Au coeur du roman se trouve en effet une violente critique de la société de la transparence, d’abord dans ses dimensions d’effacement de la vie privée au profit d’une publicité 24/24 -une thématique largement explorée dans les unes des magazines s’interrogeant sur les adolescents d’aujourd’hui et leur usage des réseaux sociaux. Eggers a un moment de génie quand son héroïne, dans ses tâtonnements successifs pour grimper des échelons dans l’entreprise, met elle même en application ces principes et devient totalement transparente : affublée d’une caméra en permanence, elle devient la vitrine publique de l’entreprise mais en parallèle abandonne son droit à la vie privée. Deuxième dimension dans le roman, la transparence comme outil de réforme politique : il n’y a pas que Mae qui devienne transparente, les politiciens, puis finalement toute leur équipe dans une escalade de légitimité, décident de s’équiper de caméras en permanence : grâce à elles, plus de magouilles, plus de corruption… Eggers reprend intelligemment ici le thème rebattu d’une génération désabusée vis-à-vis du politique : le Cercle arrive même, avec le sytème Demoxie, à mettre en place un projet de démocratie directe… le seul problème étant bien sûr que c’est une entreprise privée, le Cercle lui-même, qui est à la manœuvre et qui organisera les élections !

 

Cette réflexion sur la transparence est l’ambition la plus réussie du livre.

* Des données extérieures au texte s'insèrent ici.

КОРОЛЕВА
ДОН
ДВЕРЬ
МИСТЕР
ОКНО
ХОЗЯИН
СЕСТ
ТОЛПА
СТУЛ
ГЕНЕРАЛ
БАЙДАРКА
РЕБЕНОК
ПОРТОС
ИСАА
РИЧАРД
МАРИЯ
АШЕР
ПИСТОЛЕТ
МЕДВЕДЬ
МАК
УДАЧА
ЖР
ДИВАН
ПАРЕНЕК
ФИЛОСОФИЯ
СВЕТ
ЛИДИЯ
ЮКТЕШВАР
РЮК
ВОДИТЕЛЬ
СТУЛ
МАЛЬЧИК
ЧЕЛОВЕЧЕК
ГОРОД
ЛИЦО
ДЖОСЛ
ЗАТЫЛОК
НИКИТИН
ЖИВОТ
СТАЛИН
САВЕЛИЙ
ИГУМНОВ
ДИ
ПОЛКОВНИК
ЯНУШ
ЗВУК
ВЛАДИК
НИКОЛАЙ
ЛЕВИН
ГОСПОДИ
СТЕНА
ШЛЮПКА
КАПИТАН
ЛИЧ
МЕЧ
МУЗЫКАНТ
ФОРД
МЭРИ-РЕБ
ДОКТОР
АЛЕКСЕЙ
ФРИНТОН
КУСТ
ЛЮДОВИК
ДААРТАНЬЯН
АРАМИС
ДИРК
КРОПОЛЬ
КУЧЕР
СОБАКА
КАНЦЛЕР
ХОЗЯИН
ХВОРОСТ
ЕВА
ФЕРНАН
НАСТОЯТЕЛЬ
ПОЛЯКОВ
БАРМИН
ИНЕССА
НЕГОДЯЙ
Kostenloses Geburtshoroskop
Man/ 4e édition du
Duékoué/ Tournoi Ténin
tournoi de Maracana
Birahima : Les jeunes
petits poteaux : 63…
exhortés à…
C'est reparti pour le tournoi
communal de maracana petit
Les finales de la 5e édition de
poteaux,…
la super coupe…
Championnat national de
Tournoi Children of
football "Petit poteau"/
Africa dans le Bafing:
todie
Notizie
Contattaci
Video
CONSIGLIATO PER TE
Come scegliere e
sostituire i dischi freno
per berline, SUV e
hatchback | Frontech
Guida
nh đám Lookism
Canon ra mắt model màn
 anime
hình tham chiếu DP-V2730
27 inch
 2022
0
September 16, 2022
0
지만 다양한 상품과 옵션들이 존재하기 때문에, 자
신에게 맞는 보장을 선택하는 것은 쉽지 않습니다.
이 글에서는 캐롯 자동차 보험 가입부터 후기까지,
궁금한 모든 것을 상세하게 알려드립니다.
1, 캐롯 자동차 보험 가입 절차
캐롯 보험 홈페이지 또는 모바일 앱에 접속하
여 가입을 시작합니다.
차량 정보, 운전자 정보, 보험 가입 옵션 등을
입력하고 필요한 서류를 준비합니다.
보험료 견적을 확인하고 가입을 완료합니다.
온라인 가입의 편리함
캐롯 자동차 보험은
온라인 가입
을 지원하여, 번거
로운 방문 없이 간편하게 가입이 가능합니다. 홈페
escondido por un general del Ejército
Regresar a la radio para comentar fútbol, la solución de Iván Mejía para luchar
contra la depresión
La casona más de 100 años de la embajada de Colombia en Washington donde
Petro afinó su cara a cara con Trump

Eggers a été accusé par la critique de sacrifier ses personnages, il est vrai assez caricaturaux, aux exigences des thèses qu’il développe dans son roman. Mercer, l’ex-petit ami de Mae, joue par exemple le rôle de Jiminy Cricket du numérique, exprimant, par lettres interposées verbeuses – puisqu’il refuse évidemment d’utiliser email et réseaux sociaux – sa critique de la société du tout-connecté. Mae elle-même apparaît comme un personnage assez transparent – sans mauvais jeu de mot -, pas franchement sympathique, et plutôt mou dans ses valeurs et ses ambitions – qui se résument à prendre une revanche sociale non exprimée sur son amie Annie – : en fait, elle semble plus sortie d’une cour de collège qu’être une jeune femme de 25 ans, avec ses passions amoureuses changeantes, sa honte perpétuelle de ses parents, et surtout sa soif de reconnaissance et de visibilité :

 

« I want to be seen. I want proof I existed… Most people do. Most people would trade everything they know, everyone they know – they’d trade it all to know they’ve been seen, and acknowledged, that they might even be remembered. We all know the world is too big for us to be significant. So all we have is the hope of being seen, or heard, even for a moment. »

 

Elle serait plutôt, pour reprendre l’analogie orwellienne développée par Jan Chipchase – voir l’introduction du dossier thématique sur ce sujet – l’une de ces Little Sisters, les petites soeurs chipies pré-ado qui nous espionnent sur Facebook et passent leur temps à évaluer tout ce qui bouge. Pas dangereuse donc apparemment, et pourtant : Mercer fait tragiquement les frais de cette attention forcée globale à la suite d’une chasse à l’homme mondialisée, menée évidemment « pour son bien ». Eggers insiste, offrant de la nuance dans son appréciation des avancées du numérique : la technologie offre un potentiel libérateur, mais elle offre aussi un potentiel de servitude volontaire, et la plupart des projets brillants d’applications numériques proposés par les jeunes ingénieurs du Cercle dans le roman est à cheval sur ces deux extrêmes. Le Cercle amuse, mais pose en même temps de vraies questions sociales de fond sur notre usage du numérique et des réseaux sociaux en particulier.